Phase 6: runtime multi-session orchestration. Status: complete; default-on as of R258. End-to-end multi-peer concurrent BlockFetch is wired and active by default (max_concurrent_block_fetch_peers = 2, matching upstream bfcMaxConcurrencyBulkSync). Operators wanting strict single-peer behaviour for replay/audit set the knob to 1. The consensus-correctness contract is locked in dispatch_range_with_tentative and tested (announce → dispatch → clear-trap-on-failure).
1. Warm-peer BlockFetch handle accessor. Done (Slice E-Phase6-Seam, commit 5d44c70). OutboundPeerManager::with_hot_block_fetch_clients<R>(&mut self, f: FnOnce(&mut [(SocketAddr, &mut BlockFetchClient)]) -> R) -> R exposes hot peers’ BlockFetch handles as a borrow-checked slice; hot_peer_addrs() is the cheap snapshot for sizing concurrency.

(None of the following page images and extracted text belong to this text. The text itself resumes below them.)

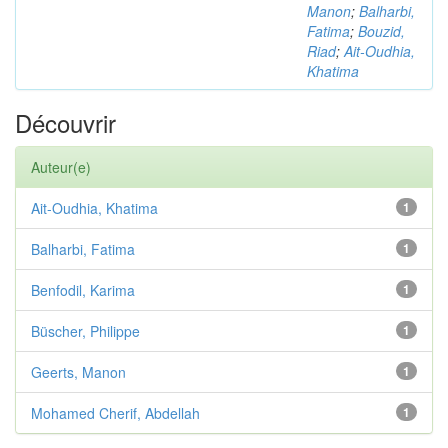
Manon
;
Balharbi,
Fatima
;
Bouzid,
Riad
;
Ait-Oudhia,
Khatima
Découvrir
Auteur(e)
Ait-Oudhia, Khatima
1
Balharbi, Fatima
1
Benfodil, Karima
1
Büscher, Philippe
1
Geerts, Manon
1
Mohamed Cherif, Abdellah
1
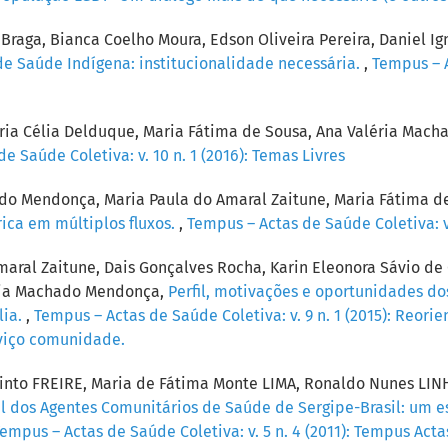
 Braga, Bianca Coelho Moura, Edson Oliveira Pereira, Daniel I
 de Saúde Indígena: institucionalidade necessária.
,
Tempus – A
ria Célia Delduque, Maria Fátima de Sousa, Ana Valéria Mac
e Saúde Coletiva: v. 10 n. 1 (2016): Temas Livres
ado Mendonça, Maria Paula do Amaral Zaitune, Maria Fátima d
ica em múltiplos fluxos.
,
Tempus – Actas de Saúde Coletiva: v.
aral Zaitune, Dais Gonçalves Rocha, Karin Eleonora Sávio de 
éria Machado Mendonça,
Perfil, motivações e oportunidades d
lia.
,
Tempus – Actas de Saúde Coletiva: v. 9 n. 1 (2015): Reo
rviço comunidade.
 Pinto FREIRE, Maria de Fátima Monte LIMA, Ronaldo Nunes L
al dos Agentes Comunitários de Saúde de Sergipe-Brasil: um 
empus – Actas de Saúde Coletiva: v. 5 n. 4 (2011): Tempus Act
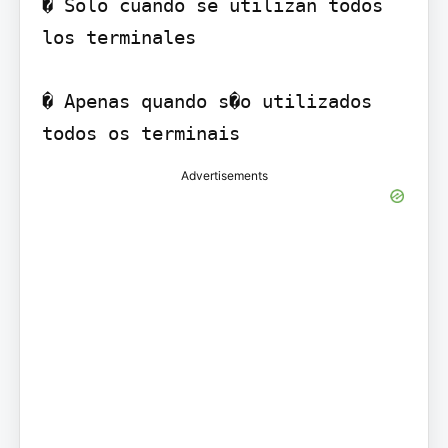
� Solo cuando se utilizan todos 
los terminales

� Apenas quando s�o utilizados 
todos os terminais
Advertisements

2. Sync-loop dispatch consumer. Done (Slice E-Wire, commit 9f87447). sync_batch_verified_with_tentative accepts block_fetch: Option<&mut BlockFetchClient> plus an optional MultiPeerDispatchContext { pool: SharedFetchWorkerPool, max_concurrent_knob }. When Some AND effective_block_fetch_concurrency(workers, knob) > 1, the per-RollForward fetch step reads the shared pool under a brief tokio::sync::RwLock::read guard, partitions the range via partition_fetch_range_across_peers, calls pool.dispatch_plan(...), and clears the tentative trap on error; otherwise the legacy single-peer path runs unchanged.
3. Async-borrow lifetime constraint. Done (Slice E-Workers, commit 434af60; production spawn cafc31a; migration 0f612aa + 7c06baf). Resolved by per-peer worker tasks: each peer’s BlockFetchClient is owned by its own tokio task that drains a mpsc::Receiver<FetchRequest> queue. The sync loop dispatches via mpsc::Sender::send (no &mut BlockFetchClient borrow crosses the await), and per-request oneshot::Sender returns the result. Workers run in parallel because each is its own task. Mirrors upstream BlockFetch.ClientRegistry per-peer FetchClientStateVars + STM exactly. PeerSession.block_fetch: Option<BlockFetchClient> plus take_block_fetch() lets the runtime move the client out into a worker without dropping the session.
4. Connection-manager coordination. Done (Slice E-Migration 0f612aa + Slice E-Promote 1249f7f). The governor’s evaluate_hot_promotions produces N promotions per tick; apply_cm_actions calls OutboundPeerManager::migrate_session_to_worker(peer) after successful promote_to_warm when max_concurrent_block_fetch_peers > 1, emitting a Net.BlockFetch.Worker info trace. On peer disconnect, the now-async demote_to_cold calls unregister_worker(peer) to remove the worker and prune_closed() to GC dead workers. On reconnect, the next promote re-spawns a worker via FetchWorkerHandle::spawn_with_block_fetch_client. The dispatcher’s error-propagation path (drop pending oneshot receivers, propagate first error) is correct for mid-fetch peer loss — surviving workers stay alive for subsequent iterations; only the offending request’s response is lost.
5. Operational rollout. Done (R258, 2026-05-06). Default max_concurrent_block_fetch_peers = 2 ships matching upstream bfcMaxConcurrencyBulkSync = 2. Graduated from the prior single-peer default after R218 measured a 67% mainnet throughput delta on the multi-peer path. The §6.5 parallel-fetch rehearsal (steps 6.5a–6.5f covering 2- and 4-peer soak with hash-comparison vs. Haskell node and restart-resilience cycles) remains in docs/MANUAL_TEST_RUNBOOK.md for operators stress-testing knob > 2 or running endurance soaks. Phase 6 observability (yggdrasil_blockfetch_workers_registered gauge + _migrated_total counter) gives operator dashboards the instrumentation needed to alert on stuck migration.
Reference: upstream Ouroboros.Network.BlockFetch.ClientRegistry (per-peer FetchClientStateVars) + Ouroboros.Network.BlockFetch.Decision.fetchDecisions + Ouroboros.Network.BlockFetch.State.completeBlockDownload.

Planning Constraints

Prefer the official type split over local simplifications. Upstream distinguishes local root groups from public roots, public roots from bootstrap peers, and ledger peers from all configured root sets.
Keep the dynamic parts asynchronous. Upstream treats local roots, public roots, ledger peers, and snapshot data as time-varying sources observed by the networking layer rather than one-shot startup inputs.
Preserve root-set invariants. Official peer-selection state enforces that local roots and public roots do not overlap and that root counts respect peer-selection targets.
Keep node focused on orchestration. It should provide config loading, CLI overrides, and consensus-facing signals, but the network crate should own peer sources, peer state, retry policy, and future governor behavior.